---- DATASET RECORDS

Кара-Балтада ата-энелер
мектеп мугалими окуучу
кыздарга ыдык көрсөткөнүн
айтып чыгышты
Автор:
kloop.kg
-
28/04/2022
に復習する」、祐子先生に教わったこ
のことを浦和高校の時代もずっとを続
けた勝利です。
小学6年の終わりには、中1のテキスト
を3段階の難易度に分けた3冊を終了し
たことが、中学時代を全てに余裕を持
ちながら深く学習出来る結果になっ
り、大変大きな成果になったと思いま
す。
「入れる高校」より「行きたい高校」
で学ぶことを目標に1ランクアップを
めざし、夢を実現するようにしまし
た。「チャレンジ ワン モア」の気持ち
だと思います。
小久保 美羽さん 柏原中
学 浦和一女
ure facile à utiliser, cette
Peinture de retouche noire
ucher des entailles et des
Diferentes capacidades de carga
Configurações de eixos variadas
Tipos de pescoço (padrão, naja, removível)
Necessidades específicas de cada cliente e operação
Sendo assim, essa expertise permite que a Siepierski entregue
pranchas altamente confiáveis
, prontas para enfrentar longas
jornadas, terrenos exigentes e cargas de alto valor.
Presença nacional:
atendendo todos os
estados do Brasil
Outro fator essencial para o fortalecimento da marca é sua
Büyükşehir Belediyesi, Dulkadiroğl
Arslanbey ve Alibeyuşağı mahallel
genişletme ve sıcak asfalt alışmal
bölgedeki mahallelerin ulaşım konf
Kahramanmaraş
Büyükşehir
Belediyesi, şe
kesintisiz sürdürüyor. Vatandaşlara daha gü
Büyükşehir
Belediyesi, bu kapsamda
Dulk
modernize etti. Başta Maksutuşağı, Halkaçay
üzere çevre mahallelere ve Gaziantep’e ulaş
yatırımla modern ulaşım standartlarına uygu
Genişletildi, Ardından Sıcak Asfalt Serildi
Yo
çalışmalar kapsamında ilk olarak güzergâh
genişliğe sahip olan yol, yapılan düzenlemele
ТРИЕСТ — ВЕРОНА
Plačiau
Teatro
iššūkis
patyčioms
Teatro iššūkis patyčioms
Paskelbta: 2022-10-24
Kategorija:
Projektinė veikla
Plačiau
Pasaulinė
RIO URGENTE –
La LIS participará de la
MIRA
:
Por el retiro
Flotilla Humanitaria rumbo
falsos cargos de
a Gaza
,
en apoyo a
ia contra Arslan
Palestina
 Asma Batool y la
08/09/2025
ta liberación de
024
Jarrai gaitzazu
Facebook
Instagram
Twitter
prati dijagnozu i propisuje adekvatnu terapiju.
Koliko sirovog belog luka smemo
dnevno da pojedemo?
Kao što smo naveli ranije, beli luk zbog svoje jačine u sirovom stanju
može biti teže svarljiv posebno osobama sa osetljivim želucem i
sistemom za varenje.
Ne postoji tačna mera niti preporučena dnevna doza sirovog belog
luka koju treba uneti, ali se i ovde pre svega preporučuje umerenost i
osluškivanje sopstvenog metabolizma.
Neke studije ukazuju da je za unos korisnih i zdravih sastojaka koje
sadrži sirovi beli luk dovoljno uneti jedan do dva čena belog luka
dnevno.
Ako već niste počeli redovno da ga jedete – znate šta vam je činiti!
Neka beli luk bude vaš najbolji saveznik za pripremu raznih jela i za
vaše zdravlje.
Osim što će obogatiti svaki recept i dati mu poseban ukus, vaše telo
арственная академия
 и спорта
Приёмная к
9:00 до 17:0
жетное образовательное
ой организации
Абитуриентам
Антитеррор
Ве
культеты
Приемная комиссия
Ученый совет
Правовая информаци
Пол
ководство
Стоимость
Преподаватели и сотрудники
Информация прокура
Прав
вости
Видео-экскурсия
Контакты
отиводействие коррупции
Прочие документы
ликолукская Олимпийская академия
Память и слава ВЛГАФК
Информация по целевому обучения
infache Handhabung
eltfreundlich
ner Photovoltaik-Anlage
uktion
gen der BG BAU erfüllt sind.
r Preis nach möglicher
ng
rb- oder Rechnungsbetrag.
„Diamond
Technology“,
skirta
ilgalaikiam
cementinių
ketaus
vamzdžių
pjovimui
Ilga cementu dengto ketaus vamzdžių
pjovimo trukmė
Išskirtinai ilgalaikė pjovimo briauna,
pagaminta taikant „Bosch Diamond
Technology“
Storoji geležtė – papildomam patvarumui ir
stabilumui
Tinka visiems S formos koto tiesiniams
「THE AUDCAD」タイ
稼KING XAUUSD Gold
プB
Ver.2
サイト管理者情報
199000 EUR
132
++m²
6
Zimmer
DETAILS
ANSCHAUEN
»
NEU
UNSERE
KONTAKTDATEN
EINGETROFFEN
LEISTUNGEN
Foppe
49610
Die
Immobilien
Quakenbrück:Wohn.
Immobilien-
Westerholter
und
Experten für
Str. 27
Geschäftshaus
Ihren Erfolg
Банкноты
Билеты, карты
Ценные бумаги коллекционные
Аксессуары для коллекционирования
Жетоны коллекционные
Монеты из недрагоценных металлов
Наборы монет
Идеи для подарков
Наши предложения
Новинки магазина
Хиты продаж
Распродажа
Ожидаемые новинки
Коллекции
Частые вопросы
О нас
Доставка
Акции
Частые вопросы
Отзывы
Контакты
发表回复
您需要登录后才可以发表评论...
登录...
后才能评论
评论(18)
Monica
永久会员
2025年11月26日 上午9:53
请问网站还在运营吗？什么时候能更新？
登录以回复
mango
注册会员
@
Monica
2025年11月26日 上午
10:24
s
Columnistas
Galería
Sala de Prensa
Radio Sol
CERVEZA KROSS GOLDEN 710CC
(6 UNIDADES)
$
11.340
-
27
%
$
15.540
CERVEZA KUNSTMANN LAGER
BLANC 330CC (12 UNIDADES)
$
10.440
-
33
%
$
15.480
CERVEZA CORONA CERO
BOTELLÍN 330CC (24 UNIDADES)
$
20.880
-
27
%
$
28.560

--------

### TASK GOAL
Find the word "UNIDADES" in the entries and show each line where it is found.

### RESPONSE AREA
(6 UNIDADES)
BLANC 330CC (12 UNIDADES)
BOTELLÍN 330CC (24 UNIDADES)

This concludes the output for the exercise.